#### [EXERCISE BRIEF]
From the first line to the last, restate the data word for word.
START SUPPLIED ENTRIES
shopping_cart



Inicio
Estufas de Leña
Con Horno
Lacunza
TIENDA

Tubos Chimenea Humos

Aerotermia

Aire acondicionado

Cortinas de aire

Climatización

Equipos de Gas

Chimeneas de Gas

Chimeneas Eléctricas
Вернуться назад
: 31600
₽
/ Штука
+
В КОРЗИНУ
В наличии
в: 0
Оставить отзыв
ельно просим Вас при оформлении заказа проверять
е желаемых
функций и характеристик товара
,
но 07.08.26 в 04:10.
END SUPPLIED ENTRIES
#### [RESULT FOR THIS EXERCISE]
shopping_cart



Inicio
Estufas de Leña
Con Horno
Lacunza
TIENDA

Tubos Chimenea Humos

Aerotermia

Aire acondicionado

Cortinas de aire

Climatización

Equipos de Gas

Chimeneas de Gas

Chimeneas Eléctricas
Вернуться назад
: 31600
₽
/ Штука
+
В КОРЗИНУ
В наличии
в: 0
Оставить отзыв
ельно просим Вас при оформлении заказа проверять
е желаемых
функций и характеристик товара
,
но 07.08.26 в 04:10.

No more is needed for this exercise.